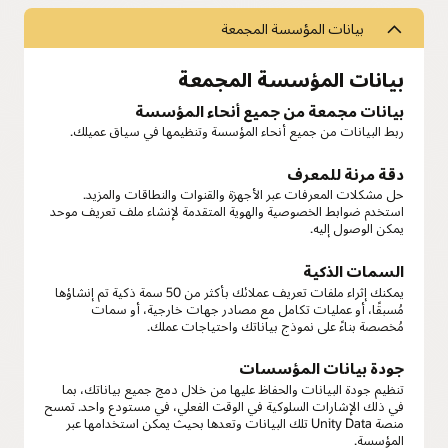
بيانات المؤسسة المجمعة
بيانات المؤسسة المجمعة
بيانات مجمعة من جميع أنحاء المؤسسة
ربط البيانات من جميع أنحاء المؤسسة وتنظيمها في سياق عميلك.
دقة مرنة للمعرف
حل مشكلات المعرفات عبر الأجهزة والقنوات والنطاقات والمزيد.
استخدم ضوابط الخصوصية والهوية المتقدمة لإنشاء ملف تعريف موحد
يمكن الوصول إليه.
السمات الذكية
يمكنك إثراء ملفات تعريف عملائك بأكثر من 50 سمة ذكية تم إنشاؤها
مُسبقًا، أو عمليات تكامل مع مصادر جهات خارجية، أو سمات
مُخصصة بناءً على نموذج بياناتك واحتياجات عملك.
جودة بيانات المؤسسات
تنظيم جودة البيانات والحفاظ عليها من خلال دمج جميع بياناتك، بما
في ذلك الإشارات السلوكية في الوقت الفعلي، في مستودع واحد. تمسح
منصة Unity Data تلك البيانات وتعدها بحيث يمكن استخدامها عبر
المؤسسة.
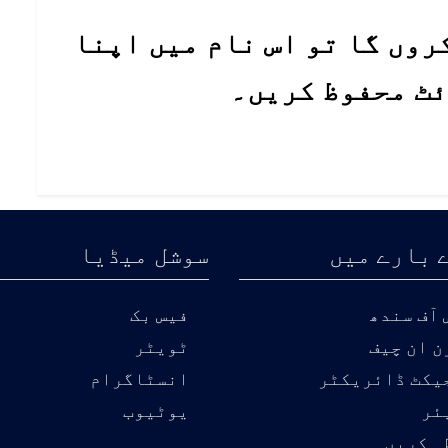
روں گا تو اس نام میں اپنا
ئٹ محفوظ کریں۔
 بارے میں
سوشل میڈیا
آف سندھ
فیس بک
ن ان چیف
ٹویٹر
یکٹ ڈائریکٹر
انسٹاگرام
ئر
یوٹیوب
ہ کریں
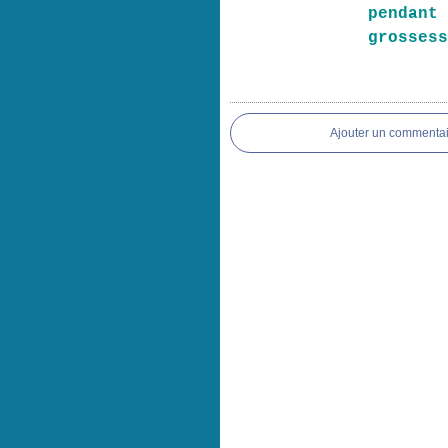
pendan
grosses
Ajouter un commentai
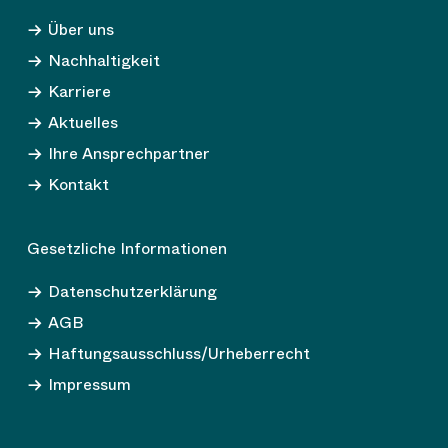
Über uns
Nachhaltigkeit
Karriere
Aktuelles
Ihre Ansprechpartner
Kontakt
Gesetzliche Informationen
Datenschutzerklärung
AGB
Haftungsausschluss/Urheberrecht
Impressum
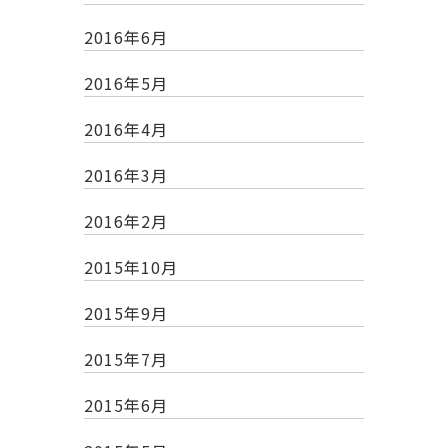
2016年6月
2016年5月
2016年4月
2016年3月
2016年2月
2015年10月
2015年9月
2015年7月
2015年6月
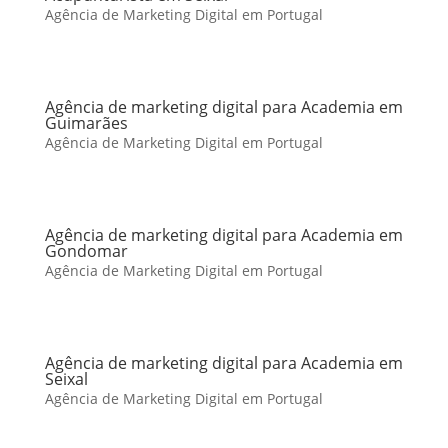
Agência de Marketing Digital em Portugal
Agência de marketing digital para Academia em
Guimarães
Agência de Marketing Digital em Portugal
Agência de marketing digital para Academia em
Gondomar
Agência de Marketing Digital em Portugal
Agência de marketing digital para Academia em
Seixal
Agência de Marketing Digital em Portugal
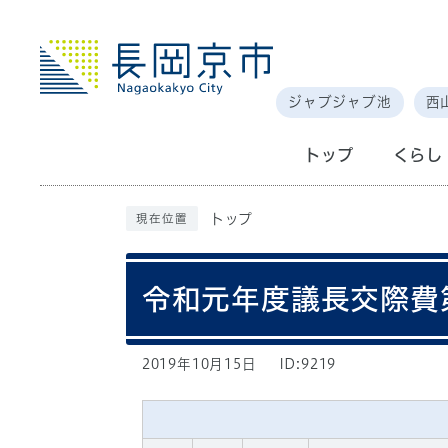
ジャブジャブ池
西
トップ
くらし
トップ
現在位置
令和元年度議長交際費
2019年10月15日
ID:9219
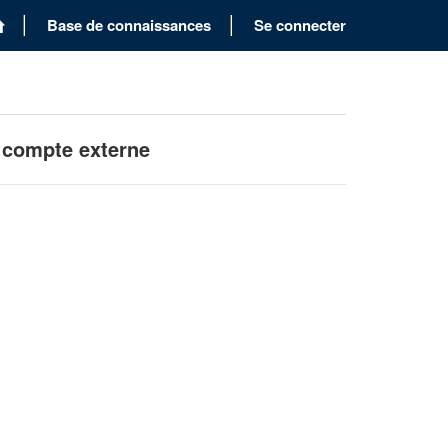
Base de connaissances
Se connecter
 compte externe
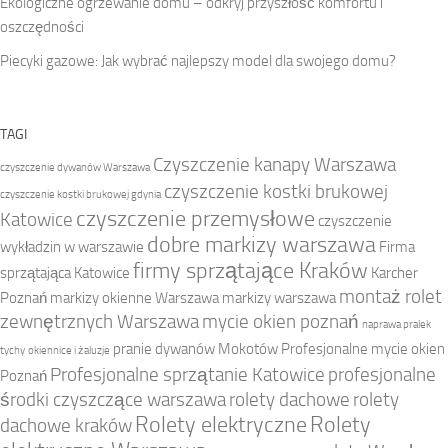
Ekologiczne ogrzewanie domu – odkryj przyszłość komfortu i
oszczędności
Piecyki gazowe: Jak wybrać najlepszy model dla swojego domu?
TAGI
Czyszczenie kanapy Warszawa
czyszczenie dywanów Warszawa
czyszczenie kostki brukowej
czyszczenie kostki brukowej gdynia
czyszczenie przemysłowe
Katowice
czyszczenie
dobre markizy warszawa
wykładzin w warszawie
Firma
firmy sprzątające Kraków
sprzątająca Katowice
Karcher
montaż rolet
Poznań
markizy okienne Warszawa
markizy warszawa
zewnętrznych Warszawa
mycie okien poznań
naprawa pralek
pranie dywanów Mokotów
Profesjonalne mycie okien
tychy
okiennice i żaluzje
Profesjonalne sprzątanie Katowice
profesjonalne
Poznań
środki czyszczące warszawa
rolety dachowe
rolety
Rolety elektryczne
Rolety
dachowe kraków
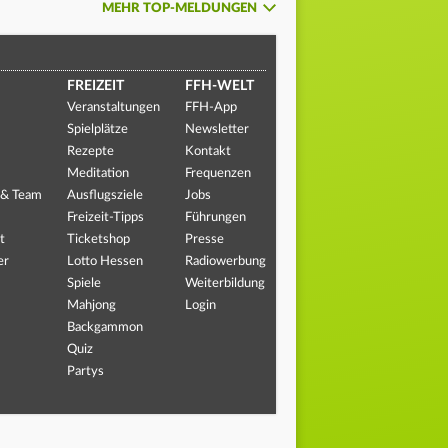
MEHR TOP-MELDUNGEN
FREIZEIT
FFH-WELT
Veranstaltungen
FFH-App
Spielplätze
Newsletter
Rezepte
Kontakt
Meditation
Frequenzen
 & Team
Ausflugsziele
Jobs
Freizeit-Tipps
Führungen
t
Ticketshop
Presse
er
Lotto Hessen
Radiowerbung
Spiele
Weiterbildung
Mahjong
Login
Backgammon
Quiz
Partys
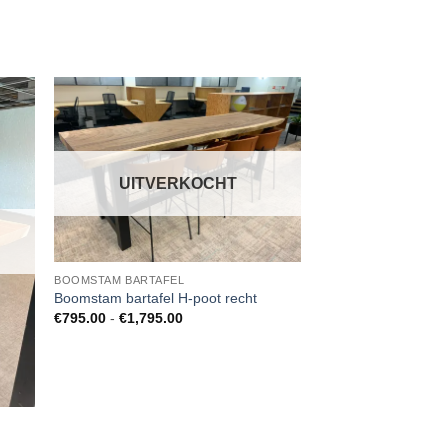
UITVERKOCHT
BOOMSTAM BARTAFEL
Boomstam bartafel H-poot recht
Prijsklasse:
€
795.00
-
€
1,795.00
€795.00
tot
€1,795.00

_WHAT THIS TASK INVOLVES:_
The lines to return are those in the entries above that include "dywanów".

_SOLUTION TO THIS EXERCISE:_
czyszczenie dywanów Warszawa
pranie dywanów Mokotów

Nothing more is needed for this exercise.